DATA SUPPLIED:
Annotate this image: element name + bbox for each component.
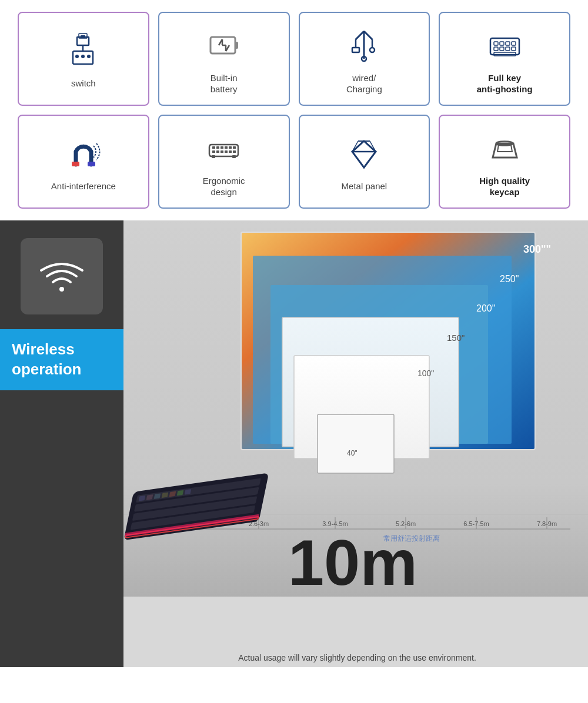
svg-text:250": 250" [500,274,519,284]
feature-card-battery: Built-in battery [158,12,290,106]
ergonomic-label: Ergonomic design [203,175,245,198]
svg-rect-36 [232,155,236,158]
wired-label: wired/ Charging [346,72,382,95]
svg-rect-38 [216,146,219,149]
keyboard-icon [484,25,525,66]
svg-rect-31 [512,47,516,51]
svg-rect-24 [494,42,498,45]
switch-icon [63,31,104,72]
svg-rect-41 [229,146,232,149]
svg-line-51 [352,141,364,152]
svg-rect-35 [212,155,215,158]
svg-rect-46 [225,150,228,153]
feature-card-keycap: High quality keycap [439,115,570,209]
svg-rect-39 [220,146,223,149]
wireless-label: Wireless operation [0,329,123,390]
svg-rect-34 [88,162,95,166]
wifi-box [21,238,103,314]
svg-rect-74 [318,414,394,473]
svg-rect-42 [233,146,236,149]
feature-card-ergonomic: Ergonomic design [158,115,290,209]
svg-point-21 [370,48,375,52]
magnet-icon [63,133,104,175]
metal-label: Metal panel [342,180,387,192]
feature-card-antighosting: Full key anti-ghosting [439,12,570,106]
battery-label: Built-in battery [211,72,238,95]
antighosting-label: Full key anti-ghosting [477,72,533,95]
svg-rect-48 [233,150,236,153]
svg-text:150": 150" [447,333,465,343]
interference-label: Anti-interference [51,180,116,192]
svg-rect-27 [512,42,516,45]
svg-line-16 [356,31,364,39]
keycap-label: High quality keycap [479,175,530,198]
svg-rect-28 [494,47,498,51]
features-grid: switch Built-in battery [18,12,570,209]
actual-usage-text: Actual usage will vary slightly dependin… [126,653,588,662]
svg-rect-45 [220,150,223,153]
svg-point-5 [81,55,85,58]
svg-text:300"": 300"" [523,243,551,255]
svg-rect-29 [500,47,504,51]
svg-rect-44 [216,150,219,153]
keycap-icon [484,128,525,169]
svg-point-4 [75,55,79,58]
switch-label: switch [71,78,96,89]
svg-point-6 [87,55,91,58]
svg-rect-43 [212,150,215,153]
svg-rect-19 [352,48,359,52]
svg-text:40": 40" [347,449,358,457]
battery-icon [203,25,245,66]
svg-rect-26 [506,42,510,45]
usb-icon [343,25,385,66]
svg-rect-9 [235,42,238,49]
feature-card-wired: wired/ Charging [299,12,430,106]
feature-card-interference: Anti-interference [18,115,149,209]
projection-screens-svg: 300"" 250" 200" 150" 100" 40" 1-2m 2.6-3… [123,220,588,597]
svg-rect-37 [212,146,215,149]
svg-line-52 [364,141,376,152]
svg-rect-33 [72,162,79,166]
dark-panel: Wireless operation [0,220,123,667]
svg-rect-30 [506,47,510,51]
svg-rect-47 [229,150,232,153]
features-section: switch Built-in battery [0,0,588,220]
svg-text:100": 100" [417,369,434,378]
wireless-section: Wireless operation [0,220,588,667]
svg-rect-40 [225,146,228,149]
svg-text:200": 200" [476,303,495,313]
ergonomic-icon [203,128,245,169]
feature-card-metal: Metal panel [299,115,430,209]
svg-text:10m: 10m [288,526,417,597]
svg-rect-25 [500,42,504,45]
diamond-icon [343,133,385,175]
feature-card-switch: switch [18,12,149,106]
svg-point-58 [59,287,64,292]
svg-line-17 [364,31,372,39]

PROBLEM TO SOLVE: Show every line of the material that includes the string "ergonomic".

EXERCISE RESULT:
ergonomic-label: Ergonomic design [203,175,245,198]
feature-card-ergonomic: Ergonomic design [158,115,290,209]
ergonomic-icon [203,128,245,169]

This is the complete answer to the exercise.